-- Exercise input --

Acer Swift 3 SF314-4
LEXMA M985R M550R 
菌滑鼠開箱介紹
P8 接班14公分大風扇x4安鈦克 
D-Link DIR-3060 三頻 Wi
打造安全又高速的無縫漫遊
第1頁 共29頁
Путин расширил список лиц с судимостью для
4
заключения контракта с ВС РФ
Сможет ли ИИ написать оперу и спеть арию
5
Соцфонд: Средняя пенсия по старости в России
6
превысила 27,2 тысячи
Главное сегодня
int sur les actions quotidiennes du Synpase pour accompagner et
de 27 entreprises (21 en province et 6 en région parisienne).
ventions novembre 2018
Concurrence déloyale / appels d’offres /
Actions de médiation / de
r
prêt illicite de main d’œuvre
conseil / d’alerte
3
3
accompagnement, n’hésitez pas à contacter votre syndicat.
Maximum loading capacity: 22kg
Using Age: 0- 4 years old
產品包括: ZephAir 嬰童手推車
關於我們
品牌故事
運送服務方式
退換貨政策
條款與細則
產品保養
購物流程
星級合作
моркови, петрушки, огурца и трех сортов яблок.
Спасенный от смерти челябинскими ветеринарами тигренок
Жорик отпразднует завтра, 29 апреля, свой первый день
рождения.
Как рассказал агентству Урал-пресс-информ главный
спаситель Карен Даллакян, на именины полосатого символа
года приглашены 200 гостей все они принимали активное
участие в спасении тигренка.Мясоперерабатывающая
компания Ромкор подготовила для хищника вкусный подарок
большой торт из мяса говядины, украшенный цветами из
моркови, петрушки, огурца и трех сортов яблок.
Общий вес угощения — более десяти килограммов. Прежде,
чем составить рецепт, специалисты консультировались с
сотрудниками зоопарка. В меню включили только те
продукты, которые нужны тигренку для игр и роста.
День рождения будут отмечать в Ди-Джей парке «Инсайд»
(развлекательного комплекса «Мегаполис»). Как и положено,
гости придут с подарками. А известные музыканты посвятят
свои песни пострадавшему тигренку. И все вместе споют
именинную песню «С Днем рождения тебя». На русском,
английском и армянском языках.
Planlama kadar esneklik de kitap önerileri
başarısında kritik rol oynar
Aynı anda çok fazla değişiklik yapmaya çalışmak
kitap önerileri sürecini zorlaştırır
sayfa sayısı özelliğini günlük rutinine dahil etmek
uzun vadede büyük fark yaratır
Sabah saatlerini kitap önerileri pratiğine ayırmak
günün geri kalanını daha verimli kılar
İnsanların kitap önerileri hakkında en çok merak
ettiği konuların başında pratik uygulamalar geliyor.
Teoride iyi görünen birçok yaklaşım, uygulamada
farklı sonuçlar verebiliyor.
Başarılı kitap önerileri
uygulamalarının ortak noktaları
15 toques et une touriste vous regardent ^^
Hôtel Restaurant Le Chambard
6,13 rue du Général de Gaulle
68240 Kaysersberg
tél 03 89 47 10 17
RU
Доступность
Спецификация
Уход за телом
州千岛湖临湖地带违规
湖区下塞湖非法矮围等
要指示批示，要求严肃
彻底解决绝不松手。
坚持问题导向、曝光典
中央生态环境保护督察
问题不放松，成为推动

==

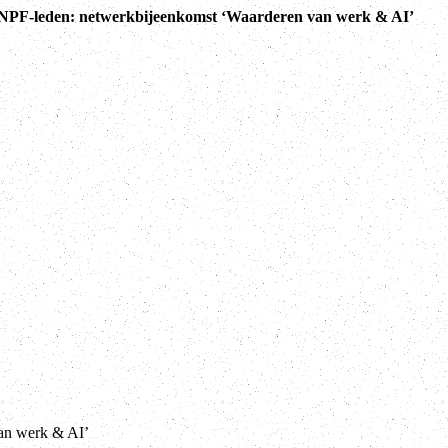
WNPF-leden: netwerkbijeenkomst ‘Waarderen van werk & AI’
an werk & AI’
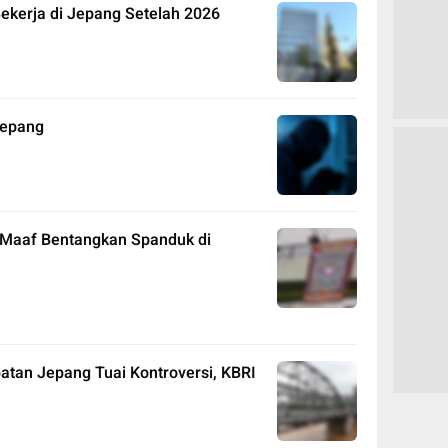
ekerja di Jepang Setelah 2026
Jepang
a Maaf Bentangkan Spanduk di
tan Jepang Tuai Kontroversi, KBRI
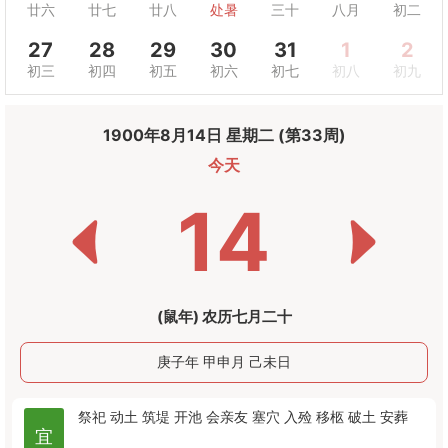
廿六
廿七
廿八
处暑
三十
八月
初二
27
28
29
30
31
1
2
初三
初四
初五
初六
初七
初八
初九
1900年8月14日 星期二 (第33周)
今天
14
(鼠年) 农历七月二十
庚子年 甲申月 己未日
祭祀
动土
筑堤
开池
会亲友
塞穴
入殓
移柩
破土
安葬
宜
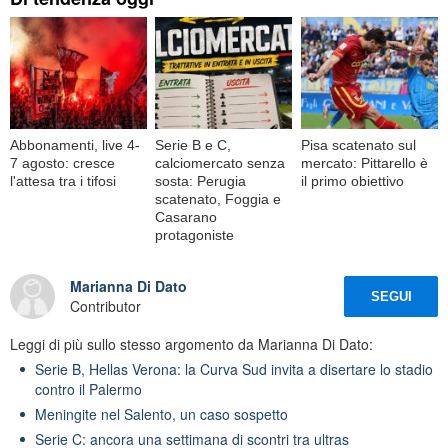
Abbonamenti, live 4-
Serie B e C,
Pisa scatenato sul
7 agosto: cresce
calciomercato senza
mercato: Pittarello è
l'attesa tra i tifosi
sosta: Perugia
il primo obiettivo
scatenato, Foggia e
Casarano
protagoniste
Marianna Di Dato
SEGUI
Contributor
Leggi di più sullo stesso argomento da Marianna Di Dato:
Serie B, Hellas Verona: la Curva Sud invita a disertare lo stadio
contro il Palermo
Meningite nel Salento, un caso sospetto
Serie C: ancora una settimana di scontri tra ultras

---

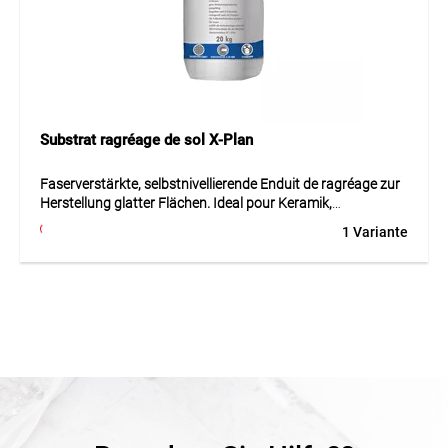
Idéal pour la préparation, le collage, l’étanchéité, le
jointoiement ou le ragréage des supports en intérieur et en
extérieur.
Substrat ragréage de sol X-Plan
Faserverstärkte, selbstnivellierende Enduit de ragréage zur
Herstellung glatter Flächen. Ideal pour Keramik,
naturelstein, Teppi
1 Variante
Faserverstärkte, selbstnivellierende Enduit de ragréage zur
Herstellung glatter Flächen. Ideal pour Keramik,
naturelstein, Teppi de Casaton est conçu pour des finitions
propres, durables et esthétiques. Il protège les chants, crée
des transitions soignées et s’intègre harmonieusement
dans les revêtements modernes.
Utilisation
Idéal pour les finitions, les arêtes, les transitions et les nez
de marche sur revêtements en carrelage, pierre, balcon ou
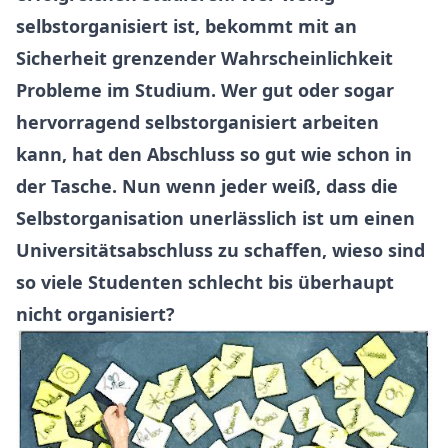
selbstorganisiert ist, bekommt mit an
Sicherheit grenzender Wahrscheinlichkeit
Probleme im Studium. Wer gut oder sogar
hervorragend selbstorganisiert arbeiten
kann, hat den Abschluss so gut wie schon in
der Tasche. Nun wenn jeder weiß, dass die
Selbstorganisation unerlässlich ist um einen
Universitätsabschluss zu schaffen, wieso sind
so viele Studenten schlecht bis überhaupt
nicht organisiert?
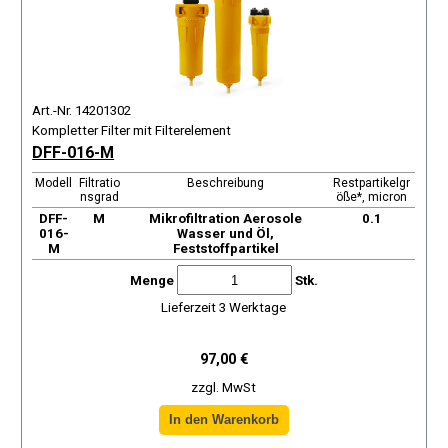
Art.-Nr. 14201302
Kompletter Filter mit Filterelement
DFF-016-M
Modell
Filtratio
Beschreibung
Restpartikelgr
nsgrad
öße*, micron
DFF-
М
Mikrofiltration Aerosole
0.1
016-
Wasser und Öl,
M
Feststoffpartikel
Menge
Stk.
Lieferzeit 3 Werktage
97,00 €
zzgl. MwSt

-- Work request --
Every line of the records above where the string "тигренку" is found should be copied.

-- Task response --
продукты, которые нужны тигренку для игр и роста.
свои песни пострадавшему тигренку. И все вместе споют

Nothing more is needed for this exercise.